-- Your instructions --
Please reproduce all the data exactly as written and omit the pictures.

----- The data -----

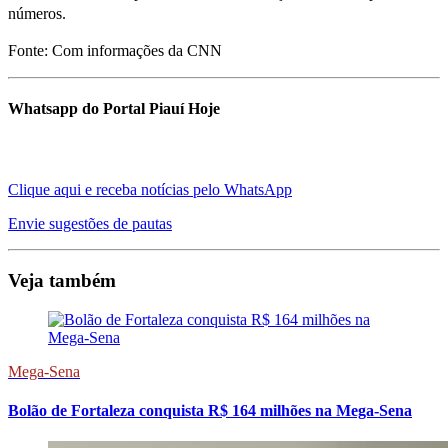
números.
Fonte: Com informações da CNN
Whatsapp do Portal Piauí Hoje
Clique aqui e receba notícias pelo WhatsApp
Envie sugestões de pautas
Veja também
Mega-Sena
Bolão de Fortaleza conquista R$ 164 milhões na Mega-Sena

-----

-- Output for this task --
números.
Fonte: Com informações da CNN
Whatsapp do Portal Piauí Hoje
Clique aqui e receba notícias pelo WhatsApp
Envie sugestões de pautas
Veja também
Mega-Sena
Bolão de Fortaleza conquista R$ 164 milhões na Mega-Sena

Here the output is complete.